И в то же время какое общественное установление так беззащитно, как печать? Во всякой другой сфере общественной жизни мысль и разум более или менее тесно связаны с материей. Самоуправление и просвещение необходимы для самого государства, для его успешного развития и материального благосостояния. Но в печати государство не нуждается. Правда, оно пользуется услугами типографа, чтобы печатать свои официальные публикации, но это не пресса. Без подлинной печати, мозга общества, деспотизм может прекрасно обойтись и продолжать существовать, как некоторые животные могут жить долгое время после того, как лишились одного полушария головного мозга.
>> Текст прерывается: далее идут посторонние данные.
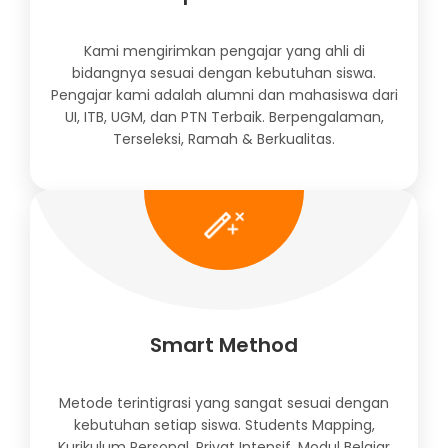
Kami mengirimkan pengajar yang ahli di
bidangnya sesuai dengan kebutuhan siswa.
Pengajar kami adalah alumni dan mahasiswa dari
UI, ITB, UGM, dan PTN Terbaik. Berpengalaman,
Terseleksi, Ramah & Berkualitas.
Smart Method
Metode terintigrasi yang sangat sesuai dengan
kebutuhan setiap siswa. Students Mapping,
Kurikulum Personal, Privat Intensif, Modul Belajar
Печать - высший мир мысли, и она не способна к самозащите. Долг других установлений общества - объединиться для охраны этой жизненно важной части своего организма. Если они на это не способны, печать окажется во власти силы. Деспоты будут держать свою жертву в тисках и либо сокрушат и уничтожат ее, либо позволят ей жить и дышать так, как это им будет угодно. Вот почему положение печати служит наилучшим мерилом силы деспотизма. С этой точки зрения история взаимоотношений русской прессы и самодержавия в высшей степени интересна.
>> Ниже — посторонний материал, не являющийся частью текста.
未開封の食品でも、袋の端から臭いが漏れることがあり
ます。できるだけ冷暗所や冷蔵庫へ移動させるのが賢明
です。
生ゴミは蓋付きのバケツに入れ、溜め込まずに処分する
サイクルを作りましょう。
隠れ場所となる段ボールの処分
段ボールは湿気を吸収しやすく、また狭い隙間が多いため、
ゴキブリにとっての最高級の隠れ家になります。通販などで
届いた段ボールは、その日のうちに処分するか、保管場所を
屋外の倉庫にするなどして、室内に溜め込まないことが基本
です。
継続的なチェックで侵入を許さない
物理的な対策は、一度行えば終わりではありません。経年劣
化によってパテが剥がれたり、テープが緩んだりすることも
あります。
Никогда Россия не знала ничего даже отдаленно напоминающего свободу печати или терпимость к политическим и религиозным идеям. Петр Великий, царствование которого явилось апогеем имперского либерализма, пытал и предавал смерти писателей-раскольников, авторов памфлетов против его реформ. Но царь питал горячее пристрастие к европейской культуре, и все, что исходило от нее, неукоснительно одобрялось. Рассказывают, что, когда переводчик пуфендорфского "Введения в историю европейскую" предложил опустить несколько страниц, не слишком хвалебных для Московии, Петр в назидание отечески стукнул его своей знаменитой палкой за столь неслыханную непочтительность к великому историку и приказал печатать книгу без изменений.
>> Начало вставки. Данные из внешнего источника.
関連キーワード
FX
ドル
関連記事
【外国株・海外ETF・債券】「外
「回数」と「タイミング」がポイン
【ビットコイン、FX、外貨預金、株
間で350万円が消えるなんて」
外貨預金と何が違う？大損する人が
Преемники Петра следовали его примеру. Они покровительствовали изящной словесности, наукам и искусствам, создавали академии, основывали литературные журналы. Екатерина II сама выступала с драматическими произведениями, собственноручно писала нравоучительные сказки и скучные педагогические сочинения и соблаговолила даже переделать для русской сцены "Виндзорских кумушек" Шекспира.
Правда, цензура уже тогда существовала, но то был не инородный бюрократический орган, инстинктивно враждебный писателям и литературе, каким он с тех пор стал. Ученые и профессора охаивали труды других ученых и профессоров, более молодых и менее известных, чем они, и, что весьма любопытно, в своей злобе и зависти писатели той эпохи были более враждебны свободе печати, чем самодержавие. Скабичевский в своей истории цензуры рассказывает, что, когда выпустили в свет журнал Академии наук без представления его цензуре, писатели, как лакеи, стали поносить друг друга, превознося цензуру как институцию величайшей важности. Правительству пришлось вмешаться, и оно тщетно пыталось образумить злобствующих литераторов, призывая их к большей терпимости и доказывая, что мир не погибнет, если людям дозволено будет открыто выражать свое мнение.
Разумеется, было бы ошибкой приписывать патриархальные отношения, царившие между императорами или императрицами и писателями того времени, либерализму деспотов и угодничеству литераторов. Причина была куда более простой.